Successful Smaller Learning Communities Practices

As Kapa’a High School continues to plan for the implementation of Smaller Learning Communities, we thought it might be nice to share some key SLC organizational practices that are linked to positive student outcomes. These findings were taken from a Review of the Research associated with Smaller Learning Communities completed by Diana Oxley at the Temple University Center for Research in Human Development and Education. We hope to embed these research-based practices into our SLC programs as we move forward.


1. The SLC enrolls no more than a few hundred students. Small learning community practice counsels schools with 200–400 students as an optimum size (Cook, 2000; Fine, 1994). Some of the most successful SLCs have as few as 100 students (Ancess, 1995). Teachers are able to get to know students’ needs and interests and to provide regular, individualized responses to students’ work.


2. The SLC encompasses at least a half-day block of students’ instructional day.

Research on half-day SLCs has shown favorable effects on students’ sense of community and academic achievement (Felner & Adan, 1988; Felner et al., 1997; McMullan, Sipe, & Wolf, 1994; Oxley, 1990, 1997b). In all cases, the half-day arrangement included courses in four core academic disciplines. It is clear from both research and practice that students register little to no sense of community from two-course blocks such as the language arts/social studies blocks frequently found in high schools (Oxley, 1990, Oxley, Croninger, & DeGroot, 2000).


3. The SLC encompasses at least 2 years of study in the SLC. Small learning communities that have attained national prominence on the basis of their students’ success encompass the entire 4 years of high school study (Cook, 2000; Meier, 1995). Common to prominent high-school reform models are SLCs that extend across at least 2 years of study (Legters, Balfanz, & McPartland,2002).
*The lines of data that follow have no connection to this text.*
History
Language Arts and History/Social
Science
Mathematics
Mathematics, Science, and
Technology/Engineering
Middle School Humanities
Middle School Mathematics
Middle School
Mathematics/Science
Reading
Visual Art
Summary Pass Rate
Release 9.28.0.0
4. Interdisciplinary teams of teachers share students in common. The SLC organizes teachers—one from each major subject area—into an interdisciplinary team that shares its students in common, creating a more student-centered form of schooling than in traditionally organized schools. These interdisciplinary teams allow for coordination of student support and instruction across core subjects. Researchers find that SLCs evidence interdisciplinary collaboration and consensus (Oxley, 1997b) and instructional leadership, including program coordination (Wasley et al., 2000), to a greater extent than do traditional schools.
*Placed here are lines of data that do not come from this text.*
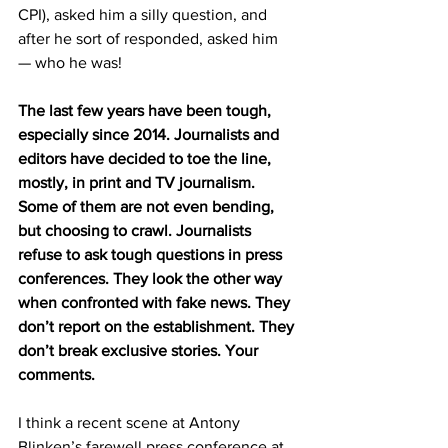
CPI), asked him a silly question, and 
after he sort of responded, asked him 
— who he was!
The last few years have been tough, 
especially since 2014. Journalists and 
editors have decided to toe the line, 
mostly, in print and TV journalism. 
Some of them are not even bending, 
but choosing to crawl. Journalists 
refuse to ask tough questions in press 
conferences. They look the other way 
when confronted with fake news. They 
don’t report on the establishment. They 
don’t break exclusive stories. Your 
comments.
I think a recent scene at Antony 
Blinken’s farewell press conference at 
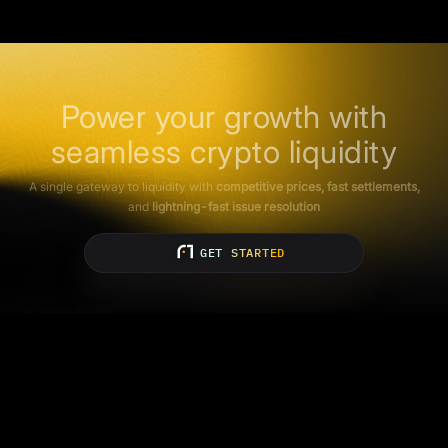
Power your growth with
seamless crypto liquidity
A single gateway to liquidity with
competitive prices, fast settlements,
and
lightning-fast issue resolution
GET STARTED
5. Team members instruct more than half their class load in the SLC. In the most successful learning communities, teachers instruct all (Cook, 2000; Meier, 1995) or at least most of their classes within their SLC. Teachers who divide their time between their SLC and classes outside their SLC run the risk of shortchanging their SLC’s requirements for collaboration. Successful SLCs devote regularly scheduled time to student advisement, curriculum planning, and collaboration on problems of practice in addition to individual teacher preparation. Practically speaking, it is difficult for teachers to dedicate time to an SLC when it is not their primary commitment. In addition, the more classes SLC teachers instruct outside their SLCs, the more difficult it is to schedule common planning time with SLC team members.
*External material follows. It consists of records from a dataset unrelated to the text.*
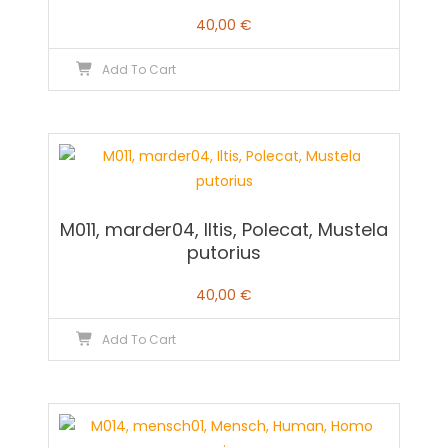
40,00
€
Add To Cart
M011, marder04, Iltis, Polecat, Mustela
putorius
40,00
€
Add To Cart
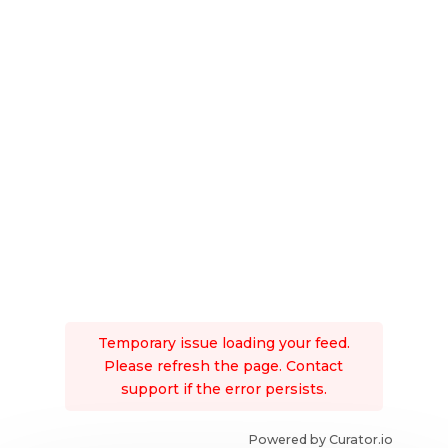
Temporary issue loading your feed.
Please refresh the page. Contact
support if the error persists.
Powered by Curator.io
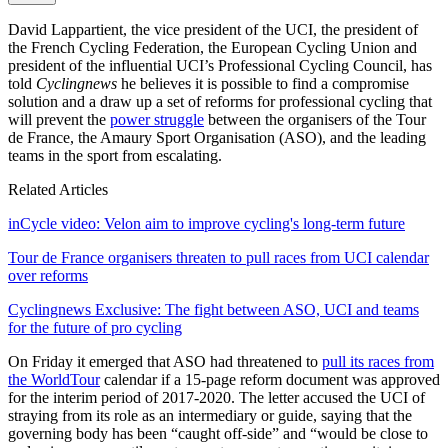
David Lappartient, the vice president of the UCI, the president of
the French Cycling Federation, the European Cycling Union and
president of the influential UCI’s Professional Cycling Council, has
told
Cyclingnews
he believes it is possible to find a compromise
solution and a draw up a set of reforms for professional cycling that
will prevent the
power struggle
between the organisers of the Tour
de France, the Amaury Sport Organisation (ASO), and the leading
teams in the sport from escalating.
Related Articles
inCycle video: Velon aim to improve cycling's long-term future
Tour de France organisers threaten to pull races from UCI calendar
over reforms
Cyclingnews Exclusive: The fight between ASO, UCI and teams
for the future of pro cycling
On Friday it emerged that ASO had threatened to
pull its races from
the WorldTour
calendar if a 15-page reform document was approved
for the interim period of 2017-2020. The letter accused the UCI of
straying from its role as an intermediary or guide, saying that the
governing body has been “caught off-side” and “would be close to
6. The SLC team shares planning time in common. Common planning time facilitates collaboration among interdisciplinary team members. Research frequently identifies common planning time as a feature of successful teaming and academic programs linked to positive student outcomes (Felner et al., 1997; McPartland et al., 1998; Newmann et al., 2001a, 2001b; Oxley, 1997b). This is a nearly constant item on short lists of SLC practices necessary for maintaining a focus on instructional improvements (e.g., see Northwest Regional Educational Laboratory, 2003).


7. SLCs partner with parents and community stakeholders. The SLC concept of teaching and learning rests on the view that optimal teaching occurs in a context in which teachers, students, parents, and community partners know each other and share a commitment to the school’s mission (Bryk & Driscoll, 1988; Oxley, 1994b), and teachers in successful SLCs create a broad web of such collaborative relationships. The broad base of collaboration serves to expand teachers’ knowledge of students’ learning needs and the means to increase the coherence and authenticity of students’ educational experiences.


8. The SLC has building space sufficient to create a base for collaboration. Research repeatedly finds that the physical proximity of the interdisciplinary team’s classrooms to one another is instrumental to key SLC functions. Physical proximity of teachers’ classrooms facilitates teacher collaboration (Christman et al., 1997; Wasley et al., 2000), promotes interaction among teachers and students (Ancess, 1995; Oxley, 1990), and helps to establish a separate identity and sense of community among members (Raywid, 1996). SLCs that provide a space where team teachers and their students can interact before and after class generates a feeling of belonging and a clear sense that teachers care about students, that “students learn that a school can be both educational and personal” (Ancess, 1995, p. 8).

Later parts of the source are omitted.